TASK OBJECTIVE: Please transcribe the data that follows exactly as given, leaving out every picture.

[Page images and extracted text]

+-------+

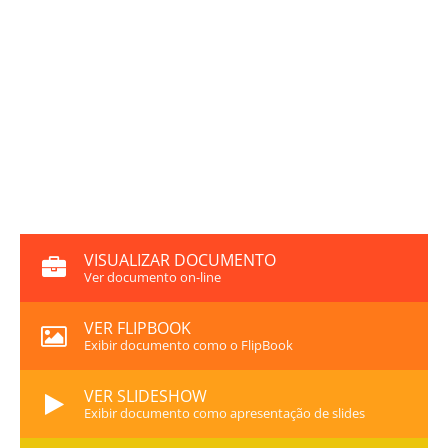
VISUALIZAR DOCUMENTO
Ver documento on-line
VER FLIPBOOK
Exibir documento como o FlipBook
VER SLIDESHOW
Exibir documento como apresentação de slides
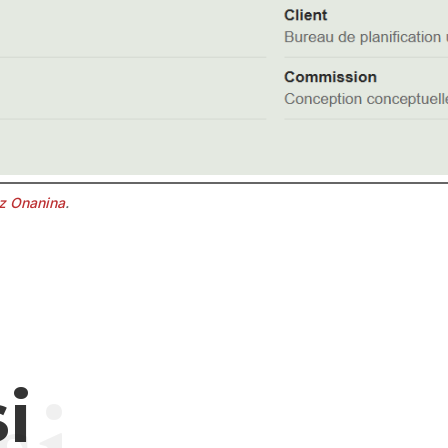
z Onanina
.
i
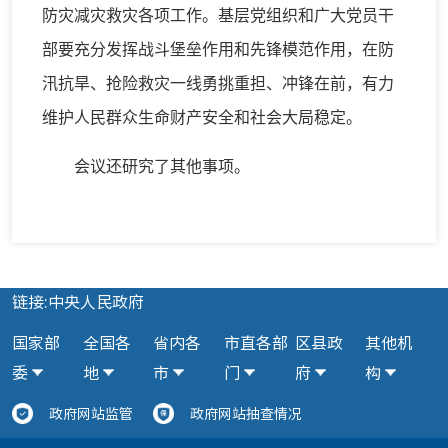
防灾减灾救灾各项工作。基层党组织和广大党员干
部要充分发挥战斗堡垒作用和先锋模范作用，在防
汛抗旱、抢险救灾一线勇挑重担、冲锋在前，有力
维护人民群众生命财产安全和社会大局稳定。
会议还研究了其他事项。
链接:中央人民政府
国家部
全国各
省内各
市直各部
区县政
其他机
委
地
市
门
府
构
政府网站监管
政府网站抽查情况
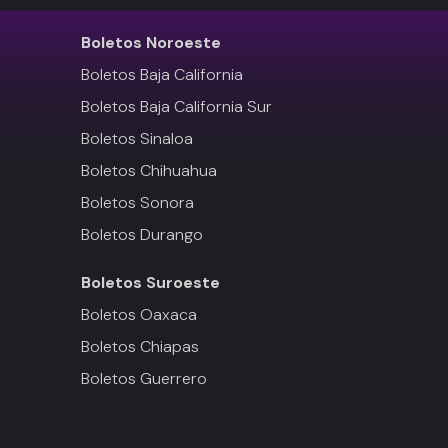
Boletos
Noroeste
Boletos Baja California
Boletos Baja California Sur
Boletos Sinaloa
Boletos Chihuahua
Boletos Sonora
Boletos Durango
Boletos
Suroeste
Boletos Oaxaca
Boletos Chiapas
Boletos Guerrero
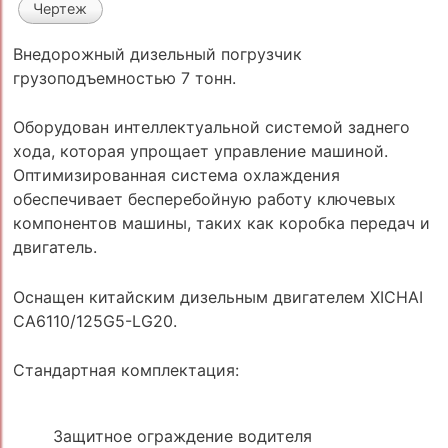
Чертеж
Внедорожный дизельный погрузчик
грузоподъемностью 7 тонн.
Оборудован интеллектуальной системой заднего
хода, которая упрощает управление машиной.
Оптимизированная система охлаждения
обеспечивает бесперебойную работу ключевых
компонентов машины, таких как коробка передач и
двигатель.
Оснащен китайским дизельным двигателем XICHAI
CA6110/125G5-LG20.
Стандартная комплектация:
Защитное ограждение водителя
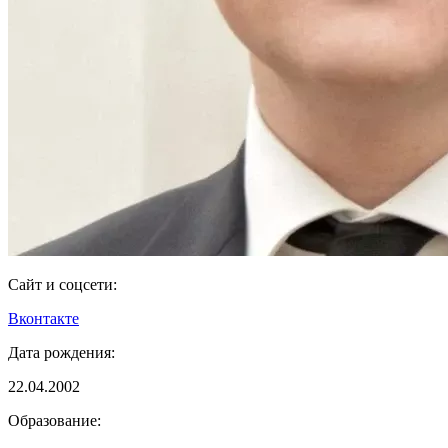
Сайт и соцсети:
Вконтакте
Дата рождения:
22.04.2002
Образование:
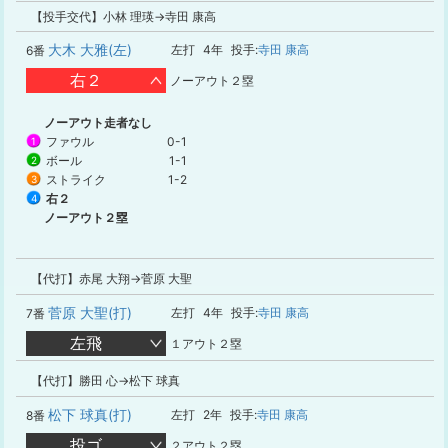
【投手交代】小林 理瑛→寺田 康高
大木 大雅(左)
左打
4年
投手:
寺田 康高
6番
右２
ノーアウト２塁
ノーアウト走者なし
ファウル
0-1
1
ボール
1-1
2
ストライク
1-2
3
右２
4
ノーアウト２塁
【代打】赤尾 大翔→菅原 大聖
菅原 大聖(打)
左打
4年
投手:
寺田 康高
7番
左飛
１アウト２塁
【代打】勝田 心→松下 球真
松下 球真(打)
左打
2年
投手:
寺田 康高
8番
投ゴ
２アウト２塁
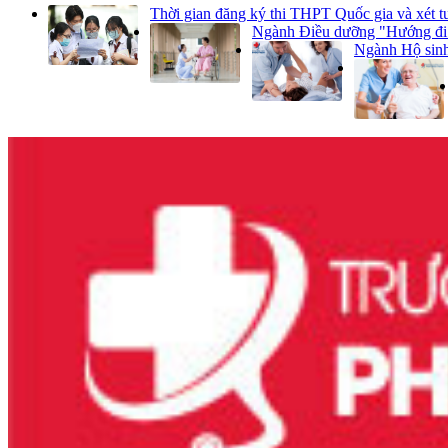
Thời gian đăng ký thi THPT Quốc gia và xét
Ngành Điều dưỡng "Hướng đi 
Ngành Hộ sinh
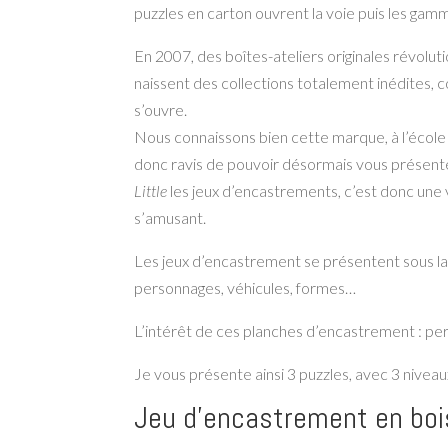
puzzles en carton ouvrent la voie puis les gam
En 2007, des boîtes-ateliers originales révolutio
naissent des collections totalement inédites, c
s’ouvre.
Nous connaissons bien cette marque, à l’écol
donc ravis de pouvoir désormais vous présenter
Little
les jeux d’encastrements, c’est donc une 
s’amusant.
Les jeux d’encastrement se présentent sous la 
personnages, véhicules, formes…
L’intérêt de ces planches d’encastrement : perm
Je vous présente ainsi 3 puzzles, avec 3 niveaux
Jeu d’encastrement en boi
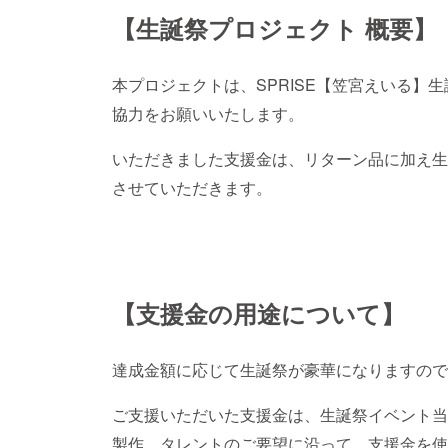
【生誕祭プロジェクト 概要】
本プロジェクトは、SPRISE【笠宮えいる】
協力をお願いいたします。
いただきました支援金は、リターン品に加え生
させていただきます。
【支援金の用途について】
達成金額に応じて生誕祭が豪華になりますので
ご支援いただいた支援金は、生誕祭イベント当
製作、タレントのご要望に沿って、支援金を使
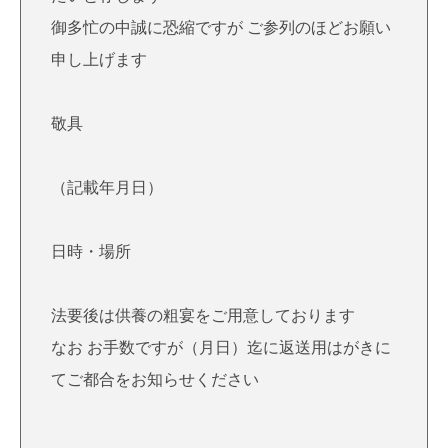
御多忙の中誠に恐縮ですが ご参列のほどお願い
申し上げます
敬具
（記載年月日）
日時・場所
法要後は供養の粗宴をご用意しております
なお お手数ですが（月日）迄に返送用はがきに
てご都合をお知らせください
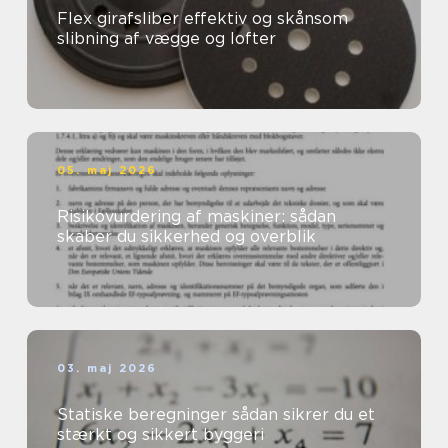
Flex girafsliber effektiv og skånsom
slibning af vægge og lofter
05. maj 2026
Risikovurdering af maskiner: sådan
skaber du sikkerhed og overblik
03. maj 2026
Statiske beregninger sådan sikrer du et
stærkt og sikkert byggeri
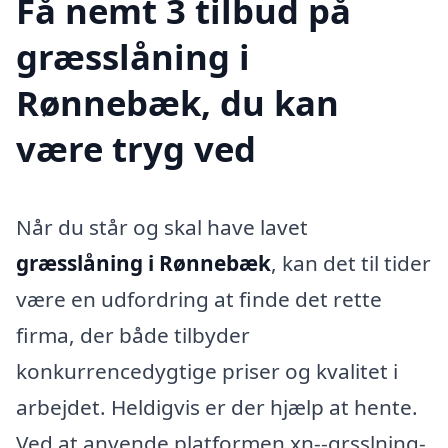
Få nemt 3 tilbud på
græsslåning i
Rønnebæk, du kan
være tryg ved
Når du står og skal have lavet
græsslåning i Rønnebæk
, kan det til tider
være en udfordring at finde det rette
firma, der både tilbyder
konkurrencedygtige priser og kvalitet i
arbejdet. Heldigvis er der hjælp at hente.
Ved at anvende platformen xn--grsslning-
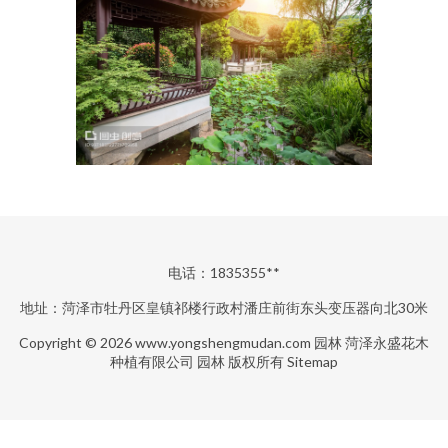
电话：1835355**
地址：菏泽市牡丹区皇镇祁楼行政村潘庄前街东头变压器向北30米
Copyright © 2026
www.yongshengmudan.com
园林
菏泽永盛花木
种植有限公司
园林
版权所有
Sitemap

+-------+

SOLUTION TO THIS EXERCISE:
VISUALIZAR DOCUMENTO
Ver documento on-line
VER FLIPBOOK
Exibir documento como o FlipBook
VER SLIDESHOW
Exibir documento como apresentação de slides
z Onanina
.
i
防灾减灾救灾各项工作。基层党组织和广大党员干
部要充分发挥战斗堡垒作用和先锋模范作用，在防
汛抗旱、抢险救灾一线勇挑重担、冲锋在前，有力
维护人民群众生命财产安全和社会大局稳定。
会议还研究了其他事项。
链接:中央人民政府
国家部
全国各
省内各
市直各部
区县政
其他机
委
地
市
门
府
构
政府网站监管
政府网站抽查情况
Boletos
Noroeste
Boletos Baja California
Boletos Baja California Sur
Boletos Sinaloa
Boletos Chihuahua
Boletos Sonora
Boletos Durango
Boletos
Suroeste
Boletos Oaxaca
Boletos Chiapas
Boletos Guerrero
Чертеж
Внедорожный дизельный погрузчик
грузоподъемностью 7 тонн.
Оборудован интеллектуальной системой заднего
хода, которая упрощает управление машиной.
Оптимизированная система охлаждения
обеспечивает бесперебойную работу ключевых
компонентов машины, таких как коробка передач и
двигатель.
Оснащен китайским дизельным двигателем XICHAI
CA6110/125G5-LG20.
Стандартная комплектация:
Защитное ограждение водителя
Сайт и соцсети:
Вконтакте
Дата рождения:
22.04.2002
Образование:
【投手交代】小林 理瑛→寺田 康高
大木 大雅(左)
左打
4年
投手:
寺田 康高
6番
右２
ノーアウト２塁
ノーアウト走者なし
ファウル
0-1
1
ボール
1-1
2
ストライク
1-2
3
右２
4
ノーアウト２塁
【代打】赤尾 大翔→菅原 大聖
菅原 大聖(打)
左打
4年
投手:
寺田 康高
7番
左飛
１アウト２塁
【代打】勝田 心→松下 球真
松下 球真(打)
左打
2年
投手:
寺田 康高
8番
投ゴ
２アウト２塁
Thời gian đăng ký thi THPT Quốc gia và xét
Ngành Điều dưỡng "Hướng đi 
Ngành Hộ sinh
puzzles en carton ouvrent la voie puis les gam
En 2007, des boîtes-ateliers originales révolutio
naissent des collections totalement inédites, c
s’ouvre.
Nous connaissons bien cette marque, à l’écol
donc ravis de pouvoir désormais vous présenter
Little
les jeux d’encastrements, c’est donc une 
s’amusant.
Les jeux d’encastrement se présentent sous la 
personnages, véhicules, formes…
L’intérêt de ces planches d’encastrement : perm
Je vous présente ainsi 3 puzzles, avec 3 niveaux
Jeu d’encastrement en boi
【生誕祭プロジェクト 概要】
本プロジェクトは、SPRISE【笠宮えいる】
協力をお願いいたします。
いただきました支援金は、リターン品に加え生
させていただきます。
【支援金の用途について】
達成金額に応じて生誕祭が豪華になりますので
ご支援いただいた支援金は、生誕祭イベント当
製作、タレントのご要望に沿って、支援金を使
御多忙の中誠に恐縮ですが ご参列のほどお願い
申し上げます
敬具
（記載年月日）
日時・場所
法要後は供養の粗宴をご用意しております
なお お手数ですが（月日）迄に返送用はがきに
てご都合をお知らせください
Flex girafsliber effektiv og skånsom
slibning af vægge og lofter
05. maj 2026
Risikovurdering af maskiner: sådan
skaber du sikkerhed og overblik
03. maj 2026
Statiske beregninger sådan sikrer du et
stærkt og sikkert byggeri
Få nemt 3 tilbud på
græsslåning i
Rønnebæk, du kan
være tryg ved
Når du står og skal have lavet
græsslåning i Rønnebæk
, kan det til tider
være en udfordring at finde det rette
firma, der både tilbyder
konkurrencedygtige priser og kvalitet i
arbejdet. Heldigvis er der hjælp at hente.
Ved at anvende platformen xn--grsslning-
电话：1835355**
地址：菏泽市牡丹区皇镇祁楼行政村潘庄前街东头变压器向北30米
Copyright © 2026
www.yongshengmudan.com
园林
菏泽永盛花木
种植有限公司
园林
版权所有
Sitemap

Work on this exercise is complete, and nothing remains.